What you need to do
Where the line containing "functionality and practicality" appears, end the copy there, keeping that line; start from the first line of the entries, copy exactly, and omit pictures.
** Data supplied follows **
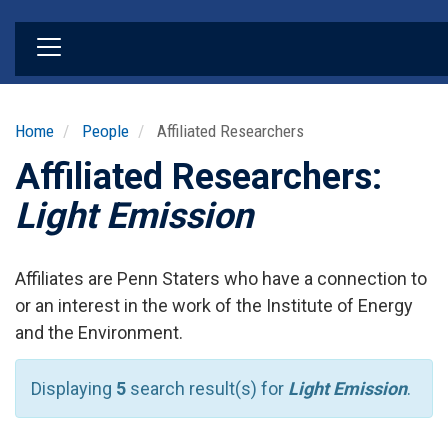
Skip
to
main
content
Home
People
Affiliated Researchers
Affiliated Researchers:
Light Emission
Affiliates are Penn Staters who have a connection to
or an interest in the work of the Institute of Energy
and the Environment.
Displaying
5
search result(s) for
Light Emission
.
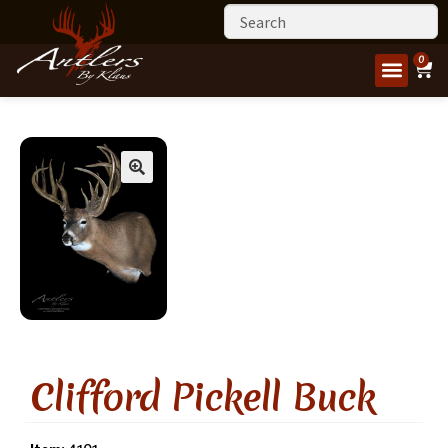
0
Clifford Pickell Buck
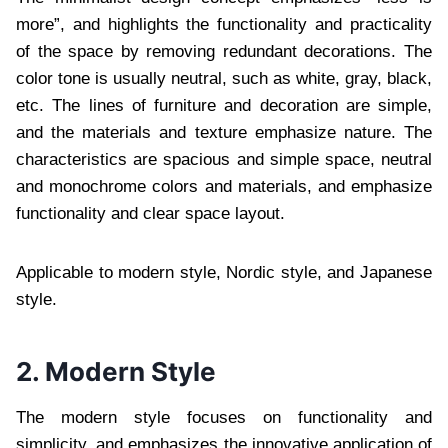
more”, and highlights the functionality and practicality
of the space by removing redundant decorations. The
color tone is usually neutral, such as white, gray, black,
etc. The lines of furniture and decoration are simple,
and the materials and texture emphasize nature. The
characteristics are spacious and simple space, neutral
and monochrome colors and materials, and emphasize
functionality and clear space layout.
Applicable to modern style, Nordic style, and Japanese
style.
2. Modern Style
The modern style focuses on functionality and
simplicity, and emphasizes the innovative application of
** End of Data supplied **
Exercise solution
Skip
to
main
content
Home
People
Affiliated Researchers
Affiliated Researchers:
Light Emission
Affiliates are Penn Staters who have a connection to
or an interest in the work of the Institute of Energy
and the Environment.
Displaying
5
search result(s) for
Light Emission
.
0
Clifford Pickell Buck
more”, and highlights the functionality and practicality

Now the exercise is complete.